Я просто влеплю ему прямо по морде! И будь что будет.

Он не сделал ни того ни другого. Одно бесконечно долгое мгновение без пяти минут глава Управления просто стоял, молча разглядывая меня в упор, словно какую-то диковинную зверушку. Потом шагнул в сторону, одновременно поманив пальцем.

– Алексей, подойди-ка сюда… А вы все постойте пока там, где стоите.

Водовозов непонимающе взглянул на меня. Моргнул. Перевел взгляд на Пащенко, пожал плечами и демонстративно отвернулся. Все остальные послушно последовали его примеру, старательно притворившись, что по уши заняты своими делами. Кто-то подтягивал ремешки на ножнах, кто-то поправлял пояс, и сразу трое одновременно решили перевязать шнурки на ботинках. В мою сторону ребята старались не смотреть. И только Осипов подозрительно скашивал глаза, словно подозревал меня в чем-то неприглядном и потому старался не выпускать из поля зрения.

Я повернулся к нему спиной, одновременно вновь встречаясь взглядом с Пащенко.

– Ну и что такого тайного ты хотел мне сказать?

Замруководителя Управления устало поморщился.

– Да ничего особого. Просто хотел просить тебя быть поосторожнее.

Я коротко хмыкнул. В последнее время подобные просьбы я слышу что-то слишком уж часто. Даже не знаю, нужно ли мне еще одно такое предупреждение.

– Ты не смейся, дело серьезное. У меня только что были ребята с черными крестами. О тебе расспрашивали: где находишься, что делаешь, как тебя найти и не замечал ли я за тобой чего-нибудь предосудительного… Я, конечно, всех подробностей не знаю, но подозреваю, что святая инквизиция интересуется тобой не просто ради пустого любопытства. Особенно в свете вчерашнего.

Инквизиция, инквизиция, опять инквизиция!.. Я подавил желание выругаться от души, ограничившись всего лишь упоминанием черта и его бабушки.

– Почему ты мне это говоришь?

– А что, надо было промолчать? – Пащенко негромко фыркнул.

Я лишь пожал плечами, продолжая в упор смотреть на него. И он отвел взгляд первым.
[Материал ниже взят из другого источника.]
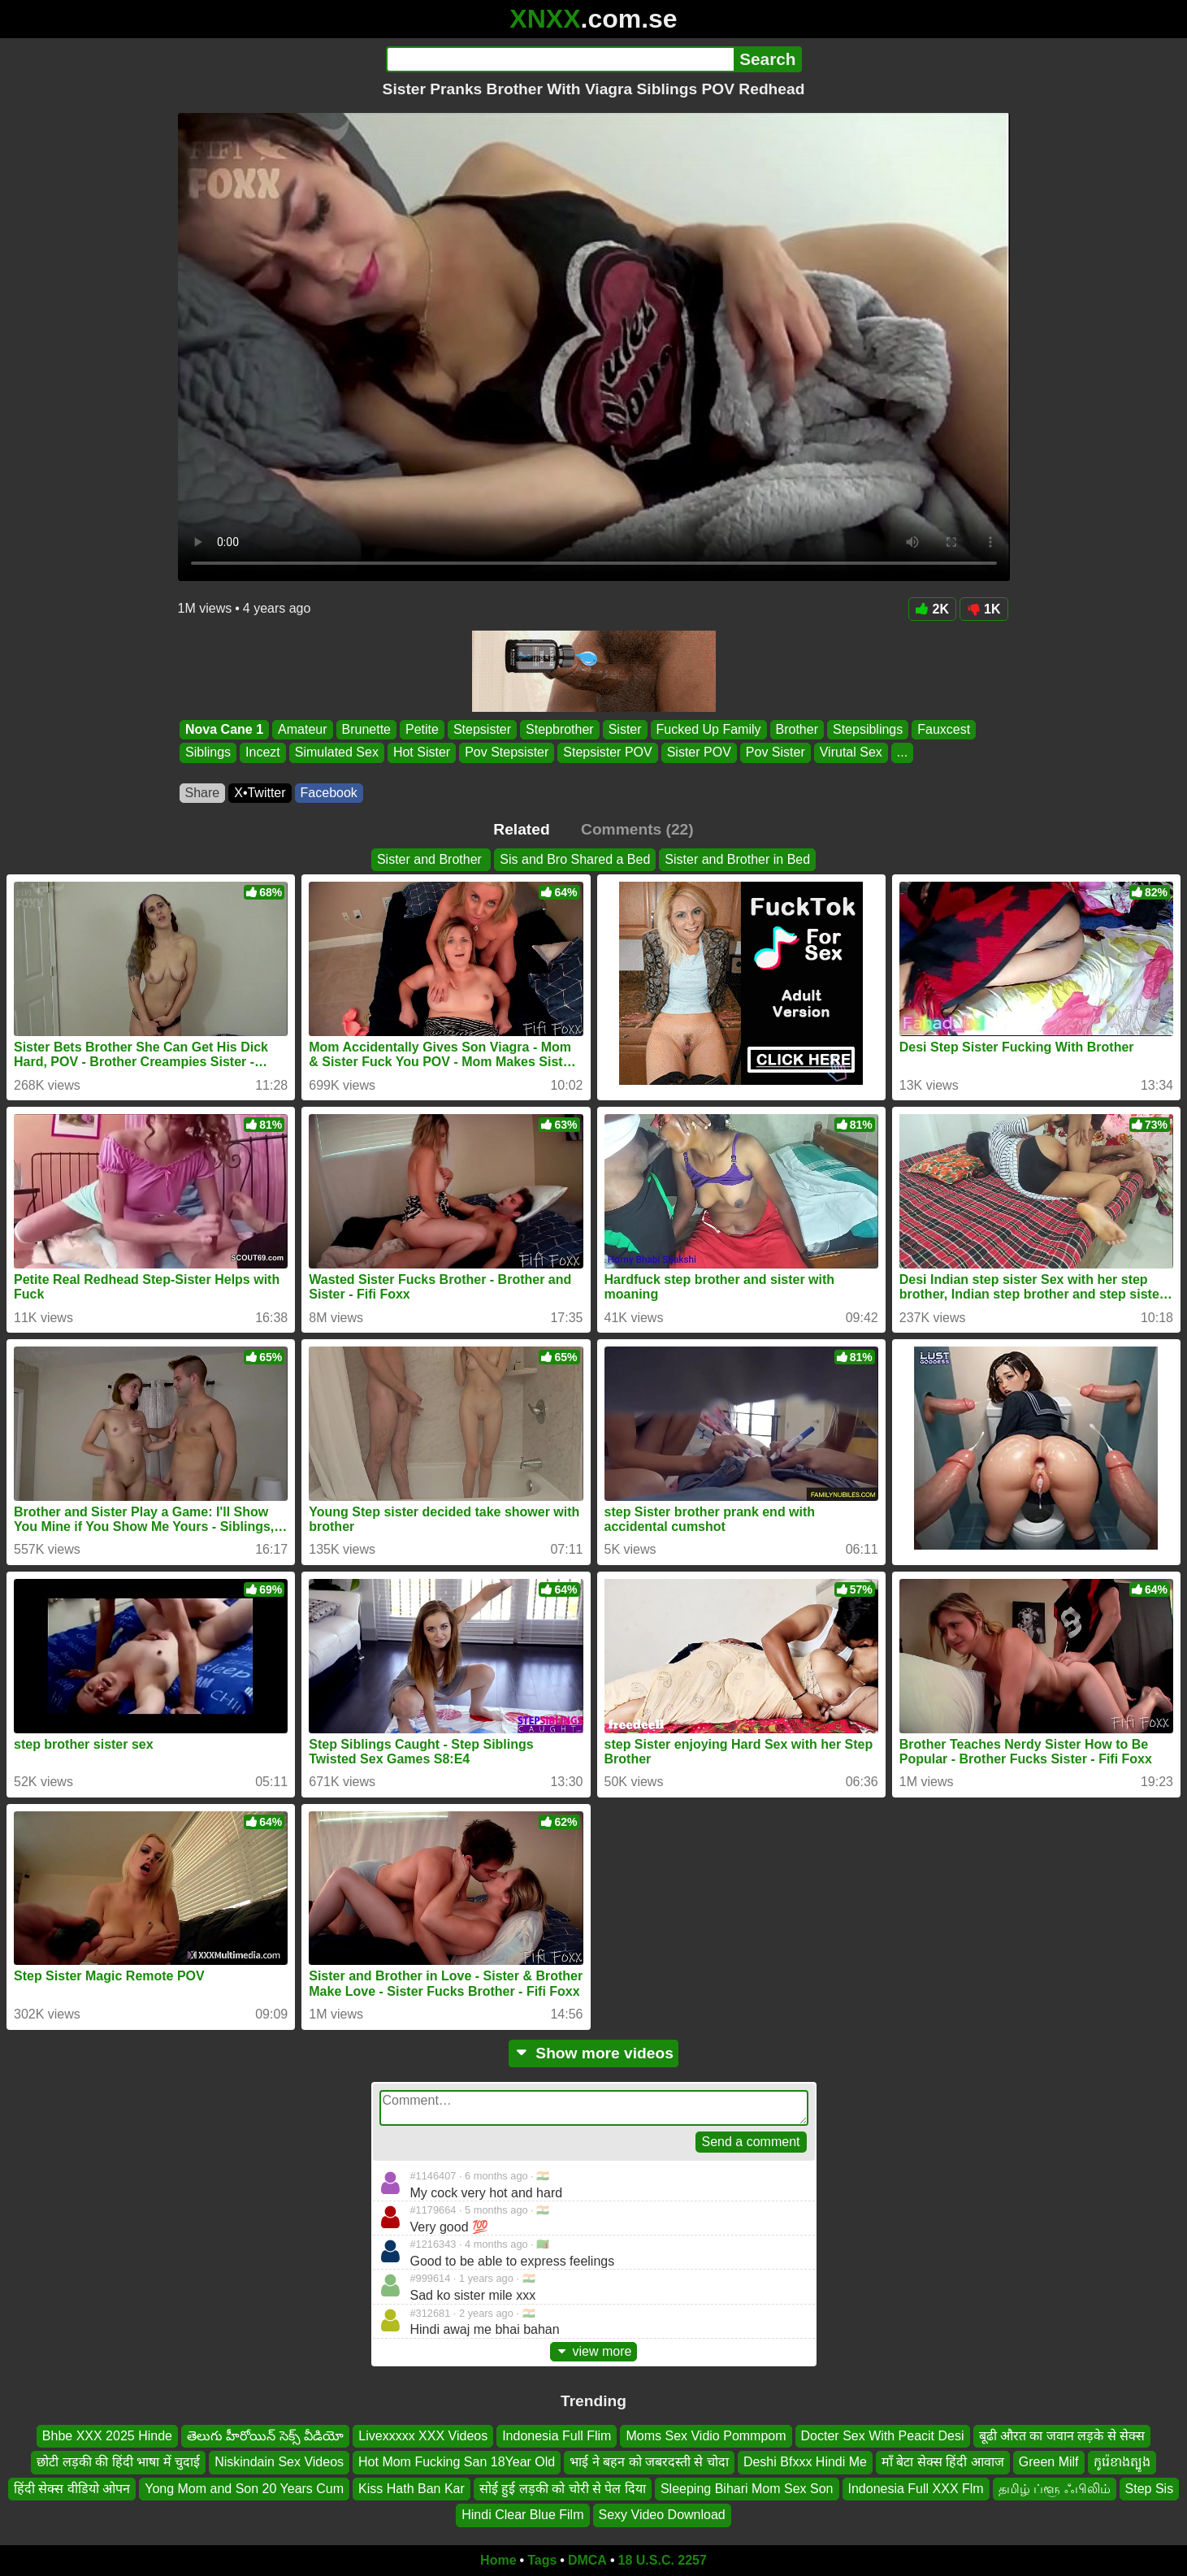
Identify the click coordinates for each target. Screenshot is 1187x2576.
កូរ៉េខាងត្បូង (1122, 2462)
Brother (796, 729)
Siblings (208, 753)
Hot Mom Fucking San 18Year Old (456, 2462)
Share (202, 793)
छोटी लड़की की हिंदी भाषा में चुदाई (118, 2462)
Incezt (262, 753)
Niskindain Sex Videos (279, 2462)
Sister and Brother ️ (431, 859)
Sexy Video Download (662, 2515)
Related (521, 829)
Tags (542, 2560)
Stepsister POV (607, 753)
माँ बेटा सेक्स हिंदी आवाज (943, 2462)
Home (498, 2560)
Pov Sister (774, 753)
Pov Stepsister (506, 753)
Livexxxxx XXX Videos (422, 2436)
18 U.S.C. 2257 (662, 2560)
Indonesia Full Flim (556, 2436)
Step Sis (1149, 2489)
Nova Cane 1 (224, 729)
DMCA (587, 2560)
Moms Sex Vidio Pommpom (706, 2436)
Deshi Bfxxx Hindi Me (805, 2462)
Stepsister (481, 729)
Неудивительно. В последнее время я даже боюсь подходить к зеркалу, опасаясь увидеть в своих глазах то, что видеть там не хочу. И мало кто решается посмотреть мне в глаза… Разве что только Хмырь – он никогда не прячет взгляд. И еще Ирина. Рядом с ней я всегда осторожен. Я избегаю встречаться с ней взглядом.

Я боюсь того, что она может увидеть во мне.

– Зря ты все-таки ушел. Если бы ты не сделал этого, сейчас все было бы гораздо проще.

Я вопросительно приподнял брови.

– А что, Управление смогло бы прикрыть меня от инквизиции?

Глупый вопрос. Я даже не стал дожидаться на него ответа, потому что он был очевиден: конечно, не смогло бы. Год назад не смогло, а сейчас-то и подавно… Другое дело, что, если бы я оставался под присмотром Управления, инквизиция, может быть, продолжала бы мириться с фактом моего существования.

Может быть, и так. А может быть, и нет. Кто знает..

– Я пойду. Ирина ждет.

– Счастливо, – хмуро отозвался Пащенко. Больше он не сказал ни слова. Да я. собственно, и не слушал. Просто повернулся и пошел вдоль улицы в сторону городского центра, чувствуя царапавшие спину взгляды. Раздраженные, сочувствующие, усталые, безразличные и откровенно недоумевающие. Разные.

Пусть смотрят. Мне не привыкать к взглядам в спину. Главное, чтобы в нее не начали стрелять. А смотреть – пусть смотрят. Не жалко.

Солнце, несмотря на вечернее время, палило по-прежнему. В воздухе безраздельно властвовала духота, накладывалась на усталость. Хотелось спать. Редкие мысли двигались вяло и лениво, как снулые рыбины.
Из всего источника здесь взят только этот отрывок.